### Records for processing
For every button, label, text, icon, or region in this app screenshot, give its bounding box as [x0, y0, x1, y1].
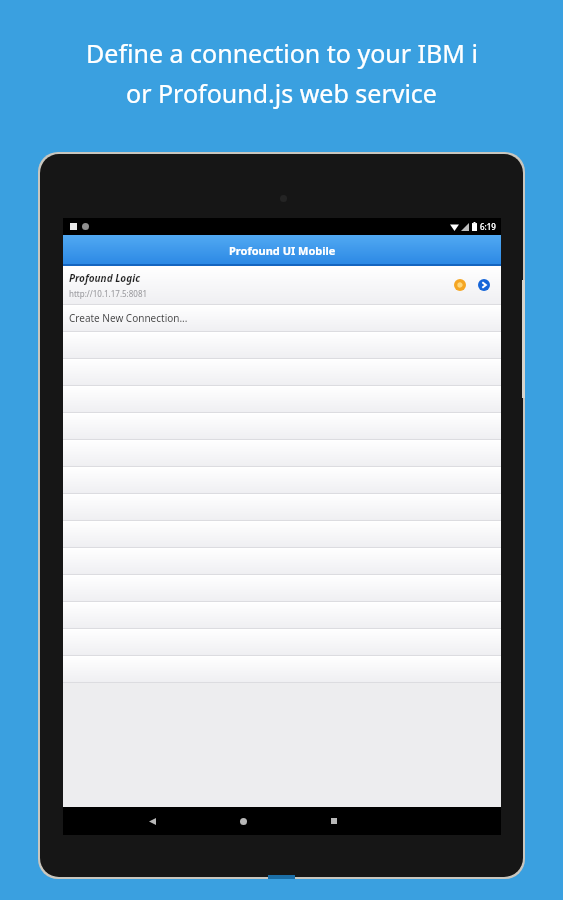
staticText: Profound Logic — [69, 271, 140, 285]
staticText: Create New Connection... — [69, 311, 188, 325]
button[interactable]: Open connection — [475, 276, 493, 294]
button[interactable]: Home — [233, 811, 253, 831]
staticText: 6:19 — [480, 221, 496, 232]
staticText: Profound UI Mobile — [229, 243, 336, 258]
button[interactable]: Create New Connection... — [63, 305, 501, 331]
button[interactable]: Recent apps — [324, 811, 344, 831]
staticText: http://10.1.17.5:8081 — [69, 288, 148, 299]
button[interactable]: Profound Logic — [63, 266, 501, 304]
staticText: Define a connection to your IBM i — [86, 36, 478, 70]
button[interactable]: Edit connection settings — [451, 276, 469, 294]
staticText: or Profound.js web service — [126, 76, 437, 110]
button[interactable]: Back — [142, 811, 162, 831]
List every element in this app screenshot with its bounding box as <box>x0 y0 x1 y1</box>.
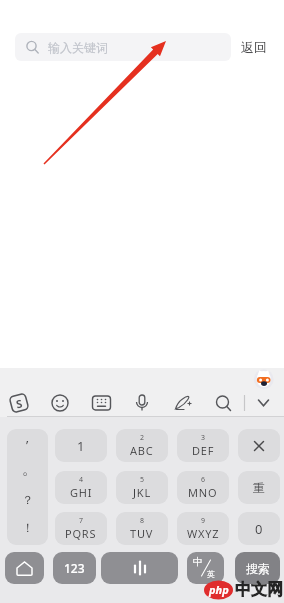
staticText: 4 <box>79 475 84 485</box>
staticText: 7 <box>79 516 84 526</box>
staticText: 8 <box>140 516 145 526</box>
button[interactable]: 2 <box>116 429 168 462</box>
button[interactable]: 7 <box>55 512 107 545</box>
staticText: JKL <box>133 485 151 500</box>
staticText: DEF <box>192 443 215 458</box>
staticText: 0 <box>255 520 263 538</box>
staticText: 3 <box>201 433 206 443</box>
button[interactable]: 中 <box>187 552 224 584</box>
staticText: 。 <box>22 460 37 479</box>
staticText: ！ <box>22 520 34 535</box>
button[interactable] <box>88 390 114 416</box>
button[interactable]: 0 <box>238 512 280 545</box>
button[interactable] <box>238 429 280 462</box>
button[interactable]: 6 <box>177 471 229 504</box>
staticText: 6 <box>201 475 206 485</box>
button[interactable] <box>211 390 237 416</box>
staticText: GHI <box>70 485 93 500</box>
staticText: ABC <box>130 443 154 458</box>
button[interactable]: 返回 <box>238 38 270 56</box>
button[interactable] <box>129 390 155 416</box>
staticText: PQRS <box>65 526 97 541</box>
button[interactable]: 123 <box>53 552 96 584</box>
staticText: 英 <box>207 569 215 579</box>
button[interactable]: 8 <box>116 512 168 545</box>
staticText: 5 <box>140 475 145 485</box>
button[interactable]: 5 <box>116 471 168 504</box>
button[interactable]: 搜索 <box>235 552 280 584</box>
staticText: WXYZ <box>187 526 220 541</box>
staticText: php <box>209 582 229 597</box>
button[interactable]: ’ <box>7 429 48 545</box>
button[interactable]: 1 <box>55 429 107 462</box>
button[interactable] <box>250 390 276 416</box>
staticText: S <box>15 395 25 411</box>
button[interactable]: 9 <box>177 512 229 545</box>
staticText: 123 <box>64 560 85 576</box>
button[interactable]: 重 <box>238 471 280 504</box>
staticText: ？ <box>22 492 34 507</box>
staticText: 9 <box>201 516 206 526</box>
staticText: 搜索 <box>246 561 270 576</box>
staticText: 中文网 <box>235 580 283 600</box>
staticText: ’ <box>26 436 29 454</box>
button[interactable] <box>6 390 32 416</box>
button[interactable] <box>170 390 196 416</box>
button[interactable] <box>101 552 178 584</box>
staticText: 重 <box>253 480 265 495</box>
staticText: MNO <box>188 485 218 500</box>
button[interactable] <box>5 552 44 584</box>
button[interactable] <box>47 390 73 416</box>
staticText: 返回 <box>241 39 267 55</box>
button[interactable]: 输入关键词 <box>15 33 231 61</box>
button[interactable]: 3 <box>177 429 229 462</box>
staticText: TUV <box>130 526 154 541</box>
button[interactable]: 4 <box>55 471 107 504</box>
staticText: 输入关键词 <box>48 40 108 55</box>
staticText: 2 <box>140 433 145 443</box>
staticText: 中 <box>193 555 203 568</box>
staticText: 1 <box>77 437 85 455</box>
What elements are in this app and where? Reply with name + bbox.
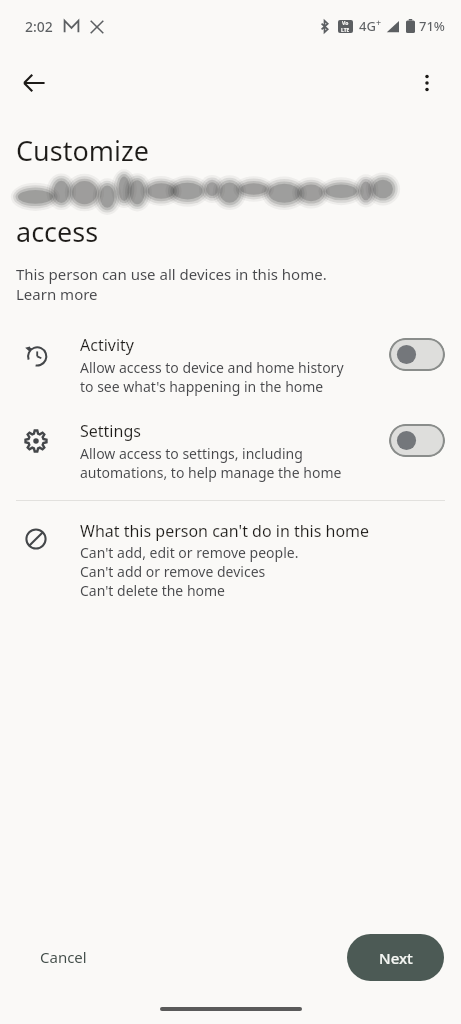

### Aim of the task
Could every entry above be printed again exactly, images excluded?

### Your solution
For every button, label, text, icon, or region in this app screenshot, give its bounding box as [x0, y0, x1, y1].
staticText: Profound Logic — [69, 271, 140, 285]
staticText: Create New Connection... — [69, 311, 188, 325]
button[interactable]: Open connection — [475, 276, 493, 294]
button[interactable]: Home — [233, 811, 253, 831]
staticText: 6:19 — [480, 221, 496, 232]
staticText: Profound UI Mobile — [229, 243, 336, 258]
button[interactable]: Create New Connection... — [63, 305, 501, 331]
button[interactable]: Recent apps — [324, 811, 344, 831]
staticText: http://10.1.17.5:8081 — [69, 288, 148, 299]
button[interactable]: Profound Logic — [63, 266, 501, 304]
staticText: Define a connection to your IBM i — [86, 36, 478, 70]
button[interactable]: Edit connection settings — [451, 276, 469, 294]
staticText: or Profound.js web service — [126, 76, 437, 110]
button[interactable]: Back — [142, 811, 162, 831]
List every element in this app screenshot with its bounding box as <box>x0 y0 x1 y1</box>.
staticText: 4 <box>79 475 84 485</box>
staticText: 7 <box>79 516 84 526</box>
staticText: 8 <box>140 516 145 526</box>
button[interactable]: 2 <box>116 429 168 462</box>
button[interactable]: 7 <box>55 512 107 545</box>
staticText: JKL <box>133 485 151 500</box>
staticText: DEF <box>192 443 215 458</box>
staticText: 0 <box>255 520 263 538</box>
staticText: 3 <box>201 433 206 443</box>
button[interactable]: 中 <box>187 552 224 584</box>
staticText: 。 <box>22 460 37 479</box>
staticText: ！ <box>22 520 34 535</box>
button[interactable] <box>88 390 114 416</box>
button[interactable]: 0 <box>238 512 280 545</box>
button[interactable] <box>238 429 280 462</box>
button[interactable]: 6 <box>177 471 229 504</box>
staticText: 6 <box>201 475 206 485</box>
button[interactable] <box>211 390 237 416</box>
staticText: GHI <box>70 485 93 500</box>
staticText: ABC <box>130 443 154 458</box>
button[interactable]: 返回 <box>238 38 270 56</box>
button[interactable] <box>129 390 155 416</box>
staticText: PQRS <box>65 526 97 541</box>
button[interactable]: 123 <box>53 552 96 584</box>
staticText: 英 <box>207 569 215 579</box>
button[interactable]: 8 <box>116 512 168 545</box>
staticText: 5 <box>140 475 145 485</box>
button[interactable]: 5 <box>116 471 168 504</box>
button[interactable]: 搜索 <box>235 552 280 584</box>
staticText: WXYZ <box>187 526 220 541</box>
staticText: php <box>209 582 229 597</box>
button[interactable]: ’ <box>7 429 48 545</box>
button[interactable]: 1 <box>55 429 107 462</box>
button[interactable] <box>250 390 276 416</box>
staticText: S <box>15 395 25 411</box>
button[interactable]: 9 <box>177 512 229 545</box>
staticText: 123 <box>64 560 85 576</box>
button[interactable]: 重 <box>238 471 280 504</box>
staticText: ？ <box>22 492 34 507</box>
staticText: 9 <box>201 516 206 526</box>
staticText: 搜索 <box>246 561 270 576</box>
staticText: 中文网 <box>235 580 283 600</box>
staticText: ’ <box>26 436 29 454</box>
button[interactable] <box>6 390 32 416</box>
button[interactable] <box>170 390 196 416</box>
button[interactable] <box>101 552 178 584</box>
staticText: 重 <box>253 480 265 495</box>
staticText: MNO <box>188 485 218 500</box>
button[interactable] <box>5 552 44 584</box>
button[interactable] <box>47 390 73 416</box>
staticText: 返回 <box>241 39 267 55</box>
button[interactable]: 输入关键词 <box>15 33 231 61</box>
button[interactable]: 3 <box>177 429 229 462</box>
staticText: TUV <box>130 526 154 541</box>
button[interactable]: 4 <box>55 471 107 504</box>
staticText: 输入关键词 <box>48 40 108 55</box>
staticText: 2 <box>140 433 145 443</box>
staticText: 中 <box>193 555 203 568</box>
staticText: 1 <box>77 437 85 455</box>
What elements are in this app and where? Reply with name + bbox.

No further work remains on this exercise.